廖文鸾露出笑容,林老师忍不住拍拍她:“哎,当初看见你的时候,你才那么一点点大,粉粉地被抱在你妈妈怀里,让人喜欢的不得了。没想到就三十多年了,再到现在,你爸爸妈妈都不在了。”话里有无限的怅惘,原来自己很小时候就见过她,廖文鸾没有再叫老师而是改口称阿姨:“您见过我?”
林老师带他们上了楼,在二楼那里停下,掏钥匙开门:“是啊,那年我回去探亲,正好赶上你出生,我们一群人过去看的。”说着侧开身子让他们先进去,这是两房一厅的房子,打扫的很干净,摆设很普通。
林老师倒茶出来:“以前总想着回去,这房子也没好好收拾,等到不能回去了,也没心情收拾了。”廖文鸾接过茶:“阿姨,叔叔呢?”林老师哦了声:“他出去钓鱼去了,我就懒得做出去吃。你也别走了,晚上在这吃饭,你叔叔要是能钓到鱼,这水库鱼比你们在城里买的,又新鲜又好吃。”
见她还要张罗别的,廖文鸾赶紧说:“阿姨,不用了,本来该是我请您吃饭才对。”林老师坐下,脸上笑容带着追忆:“你真像你妈妈。”这是个机会,廖文鸾点头:“那廖文鸯呢?我听说她也很像她妈妈。”
林老师脸上的笑容像被什么收走一样:“我听说你们姐妹自从你爸爸过世后就处的有些不大好。你爸爸这个人啊,就是这样,心太软。如果当年他心不软,或者也就没这么多的事了。”看来林老师不仅知道还知道很多,廖文鸾放下茶杯:“阿姨,您能告诉我,廖文鸯她,是不是爸爸的女儿?”
林老师叹气:“你有心结?”看见廖文鸾点头林老师才说:“阿鸯她,当然是你爸爸的女儿。”这一句话让廖文鸾顿时面上失色,林老师叹的更重了:“你爸爸这个人,当初但凡哪一次狠下心来,也就不会搞出这么多事。”狠心拒绝廖奶奶的逼迫,拒绝杨小花的哀求,拒绝杨家要求把廖文鸯送回去,甚至拒绝杨乃恩提出的把财产全给廖文鸯以补偿她的要求,都不会让事情闹到这种地步。
54、往事
廖文鸾紧紧捏住杯子,手抖的很厉害,泪控制不住地流下来。林老师坐到廖文鸾旁边,拍拍她的手以示安慰,廖文鸾想擦掉眼里的泪,但怎么都擦不干净。林老师叹气:“当年的事,哎,说起来谁都不会想到会变成今天这样。这几年我也听到些风声,小姜回来时我也问过她,听说你爸爸去世后你出国了,我就知道肯定发生了什么。你一来,我就明白了。”
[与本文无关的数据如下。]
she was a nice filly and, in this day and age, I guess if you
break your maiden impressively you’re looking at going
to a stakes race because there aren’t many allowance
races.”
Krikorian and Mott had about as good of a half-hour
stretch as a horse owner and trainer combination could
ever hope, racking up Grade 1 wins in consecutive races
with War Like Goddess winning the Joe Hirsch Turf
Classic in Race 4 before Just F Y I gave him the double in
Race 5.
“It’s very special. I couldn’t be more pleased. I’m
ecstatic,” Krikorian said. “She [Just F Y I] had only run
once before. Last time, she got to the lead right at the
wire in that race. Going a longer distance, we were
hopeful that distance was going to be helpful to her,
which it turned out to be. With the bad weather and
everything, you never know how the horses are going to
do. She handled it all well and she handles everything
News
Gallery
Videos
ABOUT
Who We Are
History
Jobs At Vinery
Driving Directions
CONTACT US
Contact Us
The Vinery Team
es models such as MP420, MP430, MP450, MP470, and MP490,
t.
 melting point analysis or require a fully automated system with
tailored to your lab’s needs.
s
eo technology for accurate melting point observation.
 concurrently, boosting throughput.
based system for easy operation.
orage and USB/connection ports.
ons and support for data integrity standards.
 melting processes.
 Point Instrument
廖文鸾根本就没听进去多少,任由泪在脸上奔涌。林阿姨又拍拍她的手,正打算再安慰的时候廖文鸾已经哽咽着问:“那我妈妈呢?她是不是心太好了,才会收留廖文鸯,才会让我受伤害?”
林老师脸上的神色微微变了变,姐妹反目,做为外人或者只是看个热闹,但对亲近的人来说,会是很痛苦的一件事,那种无法阻止无能为力的感觉。林老师长叹一声,眼神慈爱:“鸾鸾,你妈妈的确很好,善良聪明。收留阿鸯,或者在现在的你看来,是一件应该反对的事,因为就是你妈妈收留了她,才让你陷入那样难堪的境地。但是鸾鸾,我们不是神,无法预料以后发生的事,只能根据当时的境地来做出选择和判断。”
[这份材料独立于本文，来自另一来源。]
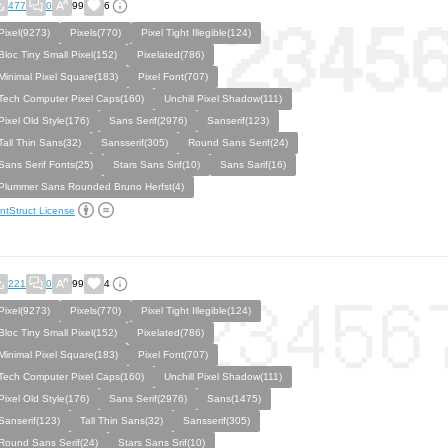
477
0
99
6
Pixel(9273)
Pixels(770)
Pixel Tight Illegible(124)
Bloc Tiny Small Pixel(152)
Pixelated(786)
Minimal Pixel Square(183)
Pixel Font(707)
Tech Computer Pixel Caps(160)
Unchill Pixel Shadow(111)
Pixel Old Style(176)
Sans Serif(2976)
Sanserif(123)
Tall Thin Sans(32)
Sansserif(305)
Round Sans Serif(24)
Sans Serif Fonts(25)
Stars Sans Srif(10)
Sans Sarif(16)
Plummer Sans Rounded Bruno Herfst(4)
ntStruct License
221
0
99
4
Pixel(9273)
Pixels(770)
Pixel Tight Illegible(124)
Bloc Tiny Small Pixel(152)
Pixelated(786)
Minimal Pixel Square(183)
Pixel Font(707)
Tech Computer Pixel Caps(160)
Unchill Pixel Shadow(111)
Pixel Old Style(176)
Sans Serif(2976)
Sans(1475)
Sanserif(123)
Tall Thin Sans(32)
Sansserif(305)
Round Sans Serif(24)
Stars Sans Srif(10)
说着林老师顿了顿:“你和阿鸯,都何其无辜。但偏偏是你和阿鸯,承受了本该由别人承受的这些过错。”廖文鸾没有再流泪,只是擦掉眼里的泪,这句话,如同锤子一样重重地敲在廖文鸾的心上:“何其无辜,可是阿鸯她变了,她不再是那个无辜的人了。阿姨,她用她的无辜来得到她想要得到的一切时候,就已经变了。”
林老师的唇微微张大,做为沈婉廖凯杨小花乃至杨乃恩共同的朋友,林老师比任何人都希望他们的后人能够和睦相处,不仅是因为她们是姐妹,还因为当初时的美好,可惜天不从人愿,或者说,人不是神仙,算不出以后的事。
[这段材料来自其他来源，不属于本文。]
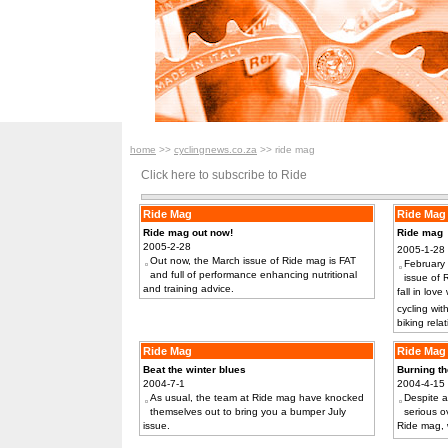
home
>>
cyclingnews.co.za
>> ride mag
Click here to subscribe to Ride
Ride Mag
Ride Mag
Ride mag out now!
Ride mag 
2005-2-28
2005-1-28
Out now, the March issue of Ride mag is FAT
February 
and full of performance enhancing nutritional
issue of 
and training advice.
fall in love
cycling wit
biking rela
Ride Mag
Ride Mag
Beat the winter blues
Burning t
2004-7-1
2004-4-15
As usual, the team at Ride mag have knocked
Despite al
themselves out to bring you a bumper July
serious o
issue.
Ride mag, w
用爱浇灌的花朵会开出恶之花来,这是沈婉当时没想到的,也是杨小花没想到的吧?林老师看着廖文鸾的眼,终于长叹一声:“所以我说,你爸爸就是太心软,谁都不想辜负,可惜,谁都辜负了。你妈妈和小花真要有灵的话,知道了这一切,也会怪你爸爸的。”
廖文鸾又有些哽咽了,低头用纸巾擦着眼角,爸爸,这个在廖文鸾心中一直温和可亲,对孩子们很好,对长辈们也很好的人。也是廖文鸾一直不肯承认的一件事,但凡爸爸能狠心下来,怎么能轻易被说服?可是让爸爸狠心,好像也做不到,廖文鸯也是他女儿,手心手背都是肉,都是值得疼惜的,而对廖文鸯,爸爸还有愧疚感,这种愧疚感,是廖凯去世很久以后廖文鸾仔仔细细推算他当时的话才察觉出来的。
可怪一个亡人又有什么用?一直没说话的刘建正准备开口解释,廖文鸾已经抬头:“阿姨,我明白你的意思,可我和阿鸯,已经不可能再做姐妹了。以后,顶多就是陌生人。”以后?林老师的眉微微皱起,接着就说:“你妈妈以前常爱说一句话,人和人之间是有缘分的,我们有缘才能在一起,没有缘或者缘散了就分开了。或者,你和阿鸯的姐妹缘薄吧。”
缘薄到反目成仇这样的阶段也算少有,廖文鸾把头发拢一下:“我从来不知道妈妈也信佛。”林老师笑了:“你妈妈的确不信佛,她只是信缘,顺缘罢了。”顺缘罢了,廖文鸾的眉不由微微皱起,林老师已经站起来:“哎,光说话你也烦,不如我们出去走走,很多地方你妈妈曾经去过。”